My Apple Watch buzzed my wrist at 3:14 AM to congratulate me on starting an elliptical workout, which was objectively hilarious because I was actually just standing completely still in my kitchen in Portland, vibrating with a level of stress I previously didn't know the human body could sustain. My eleven-month-old had been screaming for forty-seven straight minutes. I had checked the thermostat—exactly 68 degrees, just like the internet commanded. I had checked his diaper. I had offered a bottle. I had tried bouncing, swaying, shushing, and speaking to him in the kind of low, negotiated tones usually reserved for hostage situations. Nothing worked. My heart rate was 135 beats per minute, and my empathy battery, which I thought was infinite when he was born, was critically hovering at about one percent.
It was in that exact, awful moment of feeling my chest tighten and my jaw lock that my brain flashed back to a late-night Wikipedia rabbit hole I had stumbled down a few months earlier. I had been trying to research the history of child protection laws—probably while procrastinating on a Jira ticket at work—and I ended up reading about the infant from New Mexico. The Brianna Lopez tragedy from the early 2000s. I remember staring at my glowing monitor, reading about what that little girl endured, and feeling this overwhelming, nauseating wave of absolute certainty. I remember thinking that the people who hurt kids are just a completely different species. I categorized that kind of horrific abuse as a catastrophic bug in the human source code, a piece of malware completely foreign to my own operating system. I'm a rational software engineer, I told myself. I'd never, under any circumstances, feel anything but pure, unconditional love for my child.
But standing in the dark kitchen, listening to a 92-decibel scream bore a hole straight through my prefrontal cortex, I realized something terrifying. The gap between a rational, loving parent and a completely overloaded nervous system isn't a moral failing. It's just sleep deprivation.
The acoustic weapon that scrambles your RAM
Nobody adequately prepares you for the sheer physical assault of an infant's cry when it enters that specific, inconsolable phase. I've read some evolutionary biology theories suggesting that babies are basically hardwired to emit a frequency that prevents you from ignoring them, and I can confirm it functions exactly like a distributed denial-of-service attack on your brain. You can't form a coherent thought. The noise doesn't just hit your eardrums; it bypasses logic entirely and triggers this deep, reptilian panic sequence that dumps adrenaline directly into your bloodstream.

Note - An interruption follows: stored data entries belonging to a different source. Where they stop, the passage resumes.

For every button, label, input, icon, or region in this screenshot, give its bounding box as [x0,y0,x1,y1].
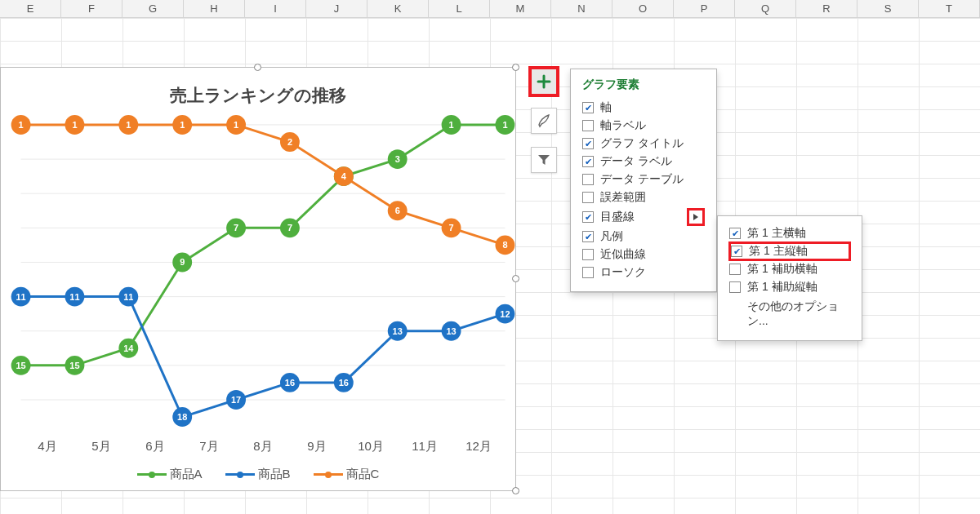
column-header[interactable]: P [674,0,735,17]
chart-element-option[interactable]: ✔データ ラベル [582,153,705,171]
svg-text:1: 1 [126,120,131,130]
legend-item[interactable]: 商品A [137,467,203,482]
svg-text:13: 13 [446,326,456,336]
checkbox-icon: ✔ [582,211,594,223]
gridlines-submenu[interactable]: ✔第 1 主横軸✔第 1 主縦軸第 1 補助横軸第 1 補助縦軸 その他のオプシ… [717,215,862,341]
checkbox-icon: ✔ [582,156,594,167]
svg-text:4: 4 [341,171,347,181]
column-header[interactable]: S [858,0,919,17]
option-label: 目盛線 [600,210,635,224]
x-tick-label: 5月 [74,439,128,454]
chart-element-option[interactable]: データ テーブル [582,171,705,188]
option-label: 誤差範囲 [600,190,646,205]
svg-text:1: 1 [180,120,185,130]
svg-text:11: 11 [16,292,25,302]
option-label: 凡例 [600,229,623,244]
column-header[interactable]: H [184,0,245,17]
svg-text:11: 11 [123,292,133,302]
chart-element-option[interactable]: ✔目盛線 [582,206,705,228]
option-label: ローソク [600,265,646,280]
column-header[interactable]: O [612,0,674,17]
gridline-option[interactable]: 第 1 補助横軸 [729,260,850,278]
option-label: グラフ タイトル [600,136,684,151]
chart-filter-button[interactable] [531,147,557,173]
x-axis-labels: 4月5月6月7月8月9月10月11月12月 [20,439,506,454]
legend-item[interactable]: 商品B [225,467,291,482]
plot-area[interactable]: 1515149774311111111181716161313121111124… [20,117,506,425]
x-tick-label: 6月 [128,439,182,454]
checkbox-icon [729,264,741,275]
column-header[interactable]: G [122,0,184,17]
svg-text:7: 7 [287,223,292,233]
checkbox-icon: ✔ [731,246,742,257]
column-header[interactable]: Q [735,0,796,17]
resize-handle[interactable] [512,64,519,71]
column-header[interactable]: I [245,0,306,17]
chart-title[interactable]: 売上ランキングの推移 [1,84,515,107]
chart-elements-button[interactable] [531,69,557,95]
svg-text:17: 17 [231,395,241,405]
option-label: 第 1 主縦軸 [749,244,808,259]
more-options[interactable]: その他のオプション... [729,296,850,330]
svg-text:16: 16 [339,378,349,388]
submenu-arrow[interactable] [687,208,705,226]
column-header[interactable]: R [796,0,858,17]
svg-text:2: 2 [287,137,292,147]
brush-icon [537,113,551,128]
x-tick-label: 10月 [344,439,398,454]
chart-element-option[interactable]: ✔凡例 [582,228,705,246]
option-label: 第 1 補助縦軸 [747,280,817,295]
svg-text:1: 1 [19,120,24,130]
column-header[interactable]: T [919,0,980,17]
column-header[interactable]: M [490,0,551,17]
chart-element-option[interactable]: 軸ラベル [582,117,705,135]
filter-icon [537,153,550,166]
legend-item[interactable]: 商品C [314,467,380,482]
svg-text:1: 1 [449,120,454,130]
column-header[interactable]: J [306,0,368,17]
resize-handle[interactable] [512,275,519,282]
x-tick-label: 7月 [182,439,236,454]
chart-object[interactable]: 売上ランキングの推移 15151497743111111111817161613… [0,67,516,491]
column-header[interactable]: F [61,0,122,17]
resize-handle[interactable] [254,64,261,71]
column-header[interactable]: E [0,0,61,17]
column-header[interactable]: N [551,0,612,17]
option-label: 第 1 補助横軸 [747,262,817,277]
gridline-option[interactable]: ✔第 1 主縦軸 [729,242,850,260]
svg-text:7: 7 [449,223,454,233]
chart-element-option[interactable]: 誤差範囲 [582,188,705,206]
option-label: データ ラベル [600,154,672,169]
gridline-option[interactable]: ✔第 1 主横軸 [729,224,850,242]
checkbox-icon [729,281,741,293]
checkbox-icon [582,120,594,131]
x-tick-label: 11月 [398,439,452,454]
svg-text:6: 6 [395,206,400,215]
svg-text:1: 1 [234,120,238,130]
column-header[interactable]: K [368,0,429,17]
svg-text:13: 13 [393,326,403,336]
svg-text:15: 15 [16,361,25,370]
x-tick-label: 4月 [20,439,74,454]
chart-styles-button[interactable] [531,108,557,134]
column-header[interactable]: L [429,0,490,17]
gridline-option[interactable]: 第 1 補助縦軸 [729,278,850,296]
x-tick-label: 12月 [452,439,506,454]
chart-element-option[interactable]: ✔グラフ タイトル [582,135,705,153]
chart-element-option[interactable]: ✔軸 [582,99,705,117]
option-label: 近似曲線 [600,247,646,262]
checkbox-icon: ✔ [582,102,594,113]
resize-handle[interactable] [512,487,519,494]
chart-element-option[interactable]: ローソク [582,264,705,281]
svg-text:1: 1 [72,120,77,130]
chart-element-option[interactable]: 近似曲線 [582,246,705,264]
svg-text:9: 9 [180,257,185,267]
legend[interactable]: 商品A商品B商品C [1,467,515,482]
checkbox-icon [582,174,594,185]
svg-text:12: 12 [500,309,510,319]
option-label: データ テーブル [600,172,684,187]
chart-elements-popup[interactable]: グラフ要素 ✔軸軸ラベル✔グラフ タイトル✔データ ラベルデータ テーブル誤差範… [570,69,717,292]
svg-text:14: 14 [123,343,134,353]
svg-text:15: 15 [69,361,79,370]
svg-text:16: 16 [285,378,295,388]
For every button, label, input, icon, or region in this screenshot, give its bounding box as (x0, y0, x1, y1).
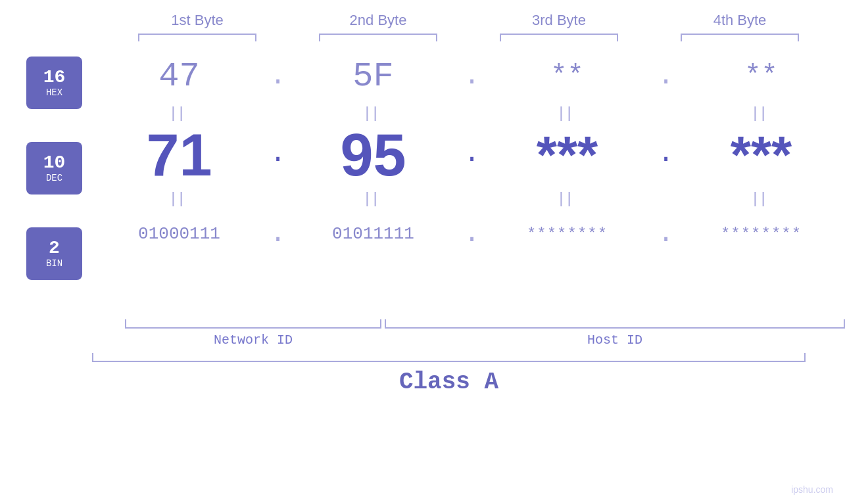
host-id-section: Host ID (385, 319, 845, 348)
host-id-bracket (385, 319, 845, 329)
hex-dot-2: . (464, 60, 477, 92)
bracket-3 (469, 32, 650, 43)
bin-dot-3: . (658, 218, 671, 250)
bottom-labels: Network ID Host ID (0, 319, 845, 348)
sep-2-4: || (671, 189, 845, 207)
hex-row: 47 . 5F . ** . ** (89, 50, 845, 103)
byte-headers: 1st Byte 2nd Byte 3rd Byte 4th Byte (0, 12, 845, 29)
bin-cell-1: 01000111 (89, 224, 270, 244)
bin-cell-4: ******** (671, 225, 845, 243)
dec-dot-3: . (658, 138, 671, 172)
dec-dot-2: . (464, 138, 477, 172)
byte-header-4: 4th Byte (650, 12, 831, 29)
top-brackets (0, 32, 845, 43)
dec-cell-3: *** (477, 129, 658, 181)
byte-header-2: 2nd Byte (288, 12, 469, 29)
network-id-bracket (125, 319, 381, 329)
dec-dot-1: . (270, 138, 283, 172)
dec-cell-2: 95 (283, 122, 464, 189)
bracket-1 (107, 32, 288, 43)
class-a-section: Class A (0, 353, 845, 396)
sep-2-2: || (283, 189, 464, 207)
byte-header-3: 3rd Byte (469, 12, 650, 29)
hex-dot-3: . (658, 60, 671, 92)
hex-dot-1: . (270, 60, 283, 92)
bin-cell-3: ******** (477, 225, 658, 243)
sep-row-2: || || || || (89, 188, 845, 208)
content-area: 16 HEX 10 DEC 2 BIN 47 . 5F (0, 50, 845, 313)
hex-cell-1: 47 (89, 57, 270, 96)
bracket-4 (650, 32, 831, 43)
hex-badge: 16 HEX (26, 57, 82, 109)
bin-row: 01000111 . 01011111 . ******** . *******… (89, 208, 845, 260)
watermark: ipshu.com (791, 484, 833, 495)
dec-cell-1: 71 (89, 122, 270, 189)
bracket-2 (288, 32, 469, 43)
network-id-label: Network ID (125, 332, 381, 348)
network-id-section: Network ID (92, 319, 385, 348)
sep-row-1: || || || || (89, 103, 845, 122)
values-grid: 47 . 5F . ** . ** || || (89, 50, 845, 313)
bin-cell-2: 01011111 (283, 224, 464, 244)
dec-cell-4: *** (671, 129, 845, 181)
hex-cell-4: ** (671, 60, 845, 92)
hex-cell-3: ** (477, 60, 658, 92)
bin-dot-1: . (270, 218, 283, 250)
sep-2-1: || (89, 189, 270, 207)
sep-1-2: || (283, 103, 464, 122)
class-a-label: Class A (92, 369, 806, 396)
host-id-label: Host ID (385, 332, 845, 348)
dec-badge: 10 DEC (26, 142, 82, 195)
hex-cell-2: 5F (283, 57, 464, 96)
sep-2-3: || (477, 189, 658, 207)
dec-row: 71 . 95 . *** . *** (89, 122, 845, 188)
sep-1-3: || (477, 103, 658, 122)
main-container: 1st Byte 2nd Byte 3rd Byte 4th Byte 16 H… (0, 0, 845, 504)
base-labels: 16 HEX 10 DEC 2 BIN (26, 50, 82, 313)
sep-1-4: || (671, 103, 845, 122)
bin-badge: 2 BIN (26, 227, 82, 280)
sep-1-1: || (89, 103, 270, 122)
bin-dot-2: . (464, 218, 477, 250)
byte-header-1: 1st Byte (107, 12, 288, 29)
class-a-bracket (92, 353, 806, 362)
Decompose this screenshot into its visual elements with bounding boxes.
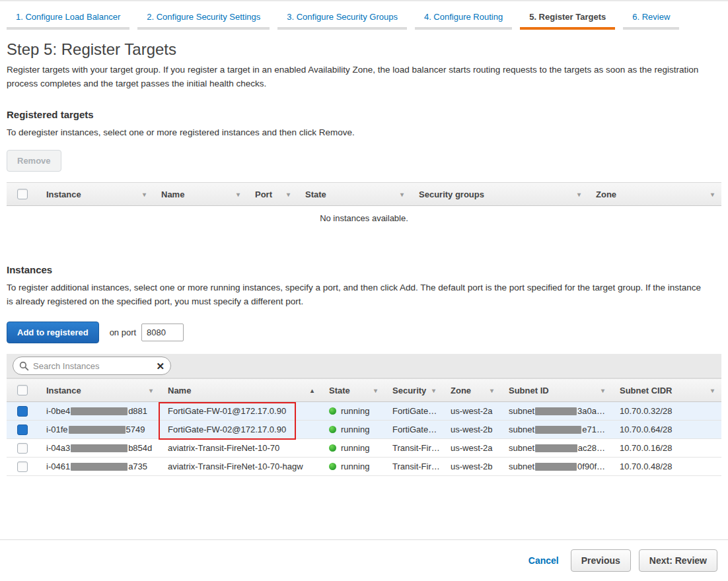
- row-checkbox-cell: [7, 439, 38, 457]
- security-cell: Transit-Fir…: [384, 439, 443, 457]
- table-row[interactable]: i-0461a735 aviatrix-Transit-FireNet-10-7…: [7, 458, 721, 476]
- row-checkbox[interactable]: [17, 406, 28, 417]
- column-dropdown-icon[interactable]: ▾: [577, 191, 581, 198]
- instances-description: To register additional instances, select…: [7, 281, 707, 308]
- remove-button[interactable]: Remove: [7, 150, 61, 172]
- subnet-cidr-cell: 10.70.0.32/28: [612, 402, 721, 420]
- instances-table-rows: i-0be4d881 FortiGate-FW-01@172.17.0.90 r…: [7, 402, 721, 476]
- subnet-id-text: 3a0a…: [577, 406, 605, 416]
- tab-review[interactable]: 6. Review: [623, 8, 679, 30]
- cancel-link[interactable]: Cancel: [528, 555, 559, 566]
- subnet-cidr-cell: 10.70.0.64/28: [612, 421, 721, 438]
- registered-targets-table: Instance ▾ Name ▾ Port ▾ State ▾ Securit…: [7, 182, 721, 232]
- column-dropdown-icon[interactable]: ▾: [374, 387, 377, 394]
- row-checkbox[interactable]: [17, 425, 28, 435]
- port-input[interactable]: [141, 324, 184, 341]
- column-header-name[interactable]: Name ▴: [160, 379, 321, 401]
- column-dropdown-icon[interactable]: ▾: [143, 191, 146, 198]
- subnet-id-text: ac28…: [578, 443, 605, 453]
- column-label: Zone: [451, 386, 471, 395]
- column-label: Port: [255, 189, 272, 199]
- select-all-checkbox[interactable]: [17, 189, 28, 199]
- column-label: Subnet CIDR: [620, 386, 672, 395]
- tab-configure-routing[interactable]: 4. Configure Routing: [415, 8, 512, 30]
- tab-register-targets[interactable]: 5. Register Targets: [520, 8, 615, 30]
- column-label: Name: [168, 386, 191, 395]
- tab-configure-load-balancer[interactable]: 1. Configure Load Balancer: [7, 8, 129, 30]
- column-dropdown-icon[interactable]: ▾: [287, 191, 290, 198]
- column-header-port[interactable]: Port ▾: [247, 183, 297, 205]
- status-running-icon: [329, 444, 336, 452]
- redaction-block: [71, 463, 127, 471]
- instances-table: ✕ Instance ▾ Name ▴ State ▾ Security ▾: [7, 354, 721, 476]
- name-cell: aviatrix-Transit-FireNet-10-70: [160, 439, 321, 457]
- state-cell: running: [321, 421, 384, 438]
- select-all-checkbox[interactable]: [17, 385, 28, 395]
- column-dropdown-icon[interactable]: ▾: [490, 387, 493, 394]
- registered-targets-description: To deregister instances, select one or m…: [7, 125, 707, 139]
- row-checkbox[interactable]: [17, 461, 28, 472]
- subnet-id-cell: subnet3a0a…: [501, 402, 612, 420]
- column-dropdown-icon[interactable]: ▾: [601, 387, 604, 394]
- table-row[interactable]: i-0be4d881 FortiGate-FW-01@172.17.0.90 r…: [7, 402, 721, 421]
- search-instances-box[interactable]: ✕: [13, 357, 171, 375]
- name-cell: FortiGate-FW-01@172.17.0.90: [160, 402, 321, 420]
- registered-targets-heading: Registered targets: [7, 109, 721, 120]
- subnet-id-cell: subnetac28…: [501, 439, 612, 457]
- row-checkbox[interactable]: [17, 443, 28, 454]
- state-text: running: [341, 461, 369, 471]
- redaction-block: [535, 463, 577, 471]
- sort-ascending-icon[interactable]: ▴: [310, 387, 314, 394]
- instance-id-text: a735: [128, 461, 147, 471]
- column-header-state[interactable]: State ▾: [321, 379, 384, 401]
- add-to-registered-button[interactable]: Add to registered: [7, 322, 99, 343]
- subnet-id-text: subnet: [509, 461, 534, 471]
- empty-table-message: No instances available.: [7, 206, 721, 232]
- column-dropdown-icon[interactable]: ▾: [237, 191, 240, 198]
- register-targets-content: Step 5: Register Targets Register target…: [0, 40, 728, 476]
- tab-configure-security-settings[interactable]: 2. Configure Security Settings: [137, 8, 270, 30]
- column-header-security[interactable]: Security ▾: [384, 379, 443, 401]
- previous-button[interactable]: Previous: [571, 549, 631, 572]
- next-review-button[interactable]: Next: Review: [639, 549, 717, 572]
- page-description: Register targets with your target group.…: [7, 63, 707, 90]
- table-row[interactable]: i-04a3b854d aviatrix-Transit-FireNet-10-…: [7, 439, 721, 458]
- column-header-state[interactable]: State ▾: [297, 183, 411, 205]
- subnet-cidr-cell: 10.70.0.48/28: [612, 458, 721, 475]
- column-label: Zone: [596, 189, 616, 199]
- column-header-subnet-id[interactable]: Subnet ID ▾: [501, 379, 612, 401]
- instance-id-cell: i-0be4d881: [38, 402, 160, 420]
- column-dropdown-icon[interactable]: ▾: [711, 387, 714, 394]
- name-cell: FortiGate-FW-02@172.17.0.90: [160, 421, 321, 438]
- table-row[interactable]: i-01fe5749 FortiGate-FW-02@172.17.0.90 r…: [7, 421, 721, 439]
- tab-configure-security-groups[interactable]: 3. Configure Security Groups: [277, 8, 407, 30]
- column-header-zone[interactable]: Zone ▾: [443, 379, 501, 401]
- zone-cell: us-west-2b: [443, 458, 501, 475]
- instance-id-text: i-01fe: [46, 425, 68, 434]
- column-header-security-groups[interactable]: Security groups ▾: [411, 183, 588, 205]
- column-header-instance[interactable]: Instance ▾: [38, 379, 160, 401]
- column-header-name[interactable]: Name ▾: [153, 183, 247, 205]
- state-cell: running: [321, 458, 384, 475]
- security-cell: FortiGate…: [384, 421, 443, 438]
- column-header-zone[interactable]: Zone ▾: [588, 183, 721, 205]
- column-dropdown-icon[interactable]: ▾: [711, 191, 714, 198]
- instance-id-text: i-0461: [46, 461, 70, 471]
- column-dropdown-icon[interactable]: ▾: [149, 387, 153, 394]
- subnet-id-text: subnet: [509, 425, 534, 434]
- header-checkbox-cell: [7, 379, 38, 401]
- instances-table-header: Instance ▾ Name ▴ State ▾ Security ▾ Zon…: [7, 378, 721, 402]
- column-label: Name: [161, 189, 184, 199]
- column-dropdown-icon[interactable]: ▾: [432, 387, 435, 394]
- status-running-icon: [329, 426, 336, 433]
- column-label: Security groups: [419, 189, 484, 199]
- column-header-instance[interactable]: Instance ▾: [38, 183, 153, 205]
- wizard-steps: 1. Configure Load Balancer 2. Configure …: [0, 1, 728, 30]
- column-header-subnet-cidr[interactable]: Subnet CIDR ▾: [612, 379, 721, 401]
- row-checkbox-cell: [7, 421, 38, 438]
- clear-search-icon[interactable]: ✕: [156, 361, 164, 371]
- column-dropdown-icon[interactable]: ▾: [400, 191, 404, 198]
- search-input[interactable]: [33, 361, 156, 371]
- redaction-block: [71, 407, 127, 415]
- state-cell: running: [321, 402, 384, 420]
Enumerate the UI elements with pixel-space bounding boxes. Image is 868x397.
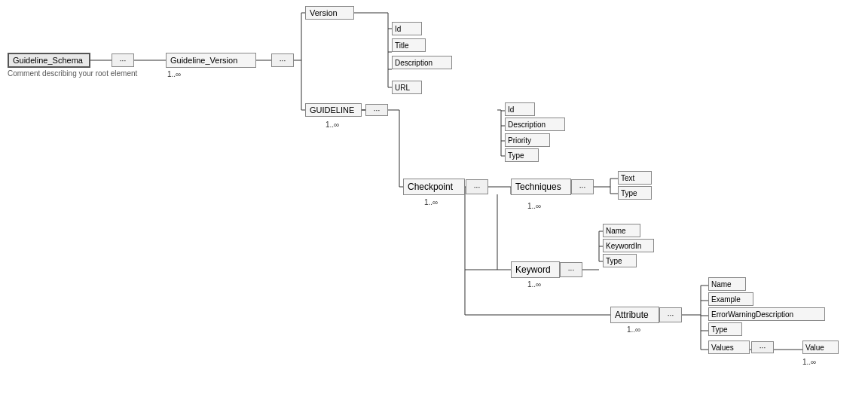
checkpoint-connector: ··· xyxy=(466,179,488,194)
value-attribute-label: Value xyxy=(805,344,824,352)
type-guideline-label: Type xyxy=(508,151,524,160)
type-keyword-label: Type xyxy=(606,257,622,265)
example-attribute-node: Example xyxy=(708,292,753,306)
keyword-label: Keyword xyxy=(515,264,551,275)
xml-schema-diagram: Guideline_Schema Comment describing your… xyxy=(0,0,868,397)
priority-guideline-node: Priority xyxy=(505,133,550,147)
values-attribute-node: Values xyxy=(708,341,750,354)
guideline-label: GUIDELINE xyxy=(310,105,354,115)
guideline-connector: ··· xyxy=(365,104,388,116)
mult-checkpoint: 1..∞ xyxy=(424,198,438,206)
guideline-version-node: Guideline_Version xyxy=(166,53,256,68)
name-keyword-node: Name xyxy=(603,224,640,237)
type-techniques-node: Type xyxy=(618,186,652,200)
values-attribute-label: Values xyxy=(711,344,734,352)
errorwarning-attribute-node: ErrorWarningDescription xyxy=(708,307,825,321)
title-version-node: Title xyxy=(392,38,426,52)
type-guideline-node: Type xyxy=(505,148,539,162)
techniques-label: Techniques xyxy=(515,182,561,192)
checkpoint-label: Checkpoint xyxy=(408,182,453,192)
keyword-connector: ··· xyxy=(560,262,582,277)
mult-value: 1..∞ xyxy=(802,358,816,366)
guideline-schema-label: Guideline_Schema xyxy=(13,56,83,65)
checkpoint-node: Checkpoint xyxy=(403,179,465,195)
name-attribute-node: Name xyxy=(708,277,746,291)
id-guideline-node: Id xyxy=(505,102,535,116)
text-techniques-label: Text xyxy=(621,174,634,182)
type-attribute-node: Type xyxy=(708,322,742,336)
url-version-node: URL xyxy=(392,81,422,94)
guideline-schema-node: Guideline_Schema xyxy=(8,53,90,68)
connector-2: ··· xyxy=(271,53,294,67)
mult-attribute: 1..∞ xyxy=(627,325,640,334)
mult-keyword: 1..∞ xyxy=(527,280,541,289)
description-version-node: Description xyxy=(392,56,452,69)
text-techniques-node: Text xyxy=(618,171,652,185)
mult-guideline-version: 1..∞ xyxy=(167,70,181,78)
version-label: Version xyxy=(310,8,338,17)
type-attribute-label: Type xyxy=(711,325,728,334)
mult-guideline: 1..∞ xyxy=(326,121,339,129)
keyword-node: Keyword xyxy=(511,261,560,278)
attribute-label: Attribute xyxy=(615,310,649,320)
example-attribute-label: Example xyxy=(711,295,741,304)
description-version-label: Description xyxy=(395,59,432,67)
mult-techniques: 1..∞ xyxy=(527,202,541,210)
name-attribute-label: Name xyxy=(711,280,732,289)
priority-guideline-label: Priority xyxy=(508,136,531,145)
id-version-label: Id xyxy=(395,25,401,33)
errorwarning-attribute-label: ErrorWarningDescription xyxy=(711,310,793,319)
name-keyword-label: Name xyxy=(606,227,626,235)
value-attribute-node: Value xyxy=(802,341,839,354)
guideline-version-label: Guideline_Version xyxy=(170,56,237,65)
connector-1: ··· xyxy=(112,53,134,67)
keywordin-keyword-node: KeywordIn xyxy=(603,239,654,252)
techniques-node: Techniques xyxy=(511,179,571,195)
root-comment: Comment describing your root element xyxy=(8,69,137,78)
guideline-node: GUIDELINE xyxy=(305,103,362,117)
attribute-connector: ··· xyxy=(659,307,682,322)
version-node: Version xyxy=(305,6,354,20)
description-guideline-node: Description xyxy=(505,118,565,131)
type-keyword-node: Type xyxy=(603,254,637,267)
id-version-node: Id xyxy=(392,22,422,35)
title-version-label: Title xyxy=(395,41,409,50)
id-guideline-label: Id xyxy=(508,105,514,114)
techniques-connector: ··· xyxy=(571,179,594,194)
values-connector: ··· xyxy=(751,341,774,353)
keywordin-keyword-label: KeywordIn xyxy=(606,242,641,250)
description-guideline-label: Description xyxy=(508,121,546,129)
url-version-label: URL xyxy=(395,84,410,92)
type-techniques-label: Type xyxy=(621,189,637,197)
attribute-node: Attribute xyxy=(610,307,659,323)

You start sweating. Your shoulders migrate up to your earlobes. You feel this intense, trapped energy because you're essentially holding a fifteen-pound biological alarm clock that you don't have the passcode to disable. Every second that ticks by without you successfully fixing the problem makes you feel like a catastrophic failure of a dad, which then loops back around into a weird, dark frustration directed at the tiny human who's supposedly manipulating you. You stand there thinking, I gave you the milk, I bought the stupid expensive sleep sack, what more do you want from me?
And then the guilt hits, because you're internally yelling at a creature whose brain is roughly the consistency of warm pudding and who literally can't speak.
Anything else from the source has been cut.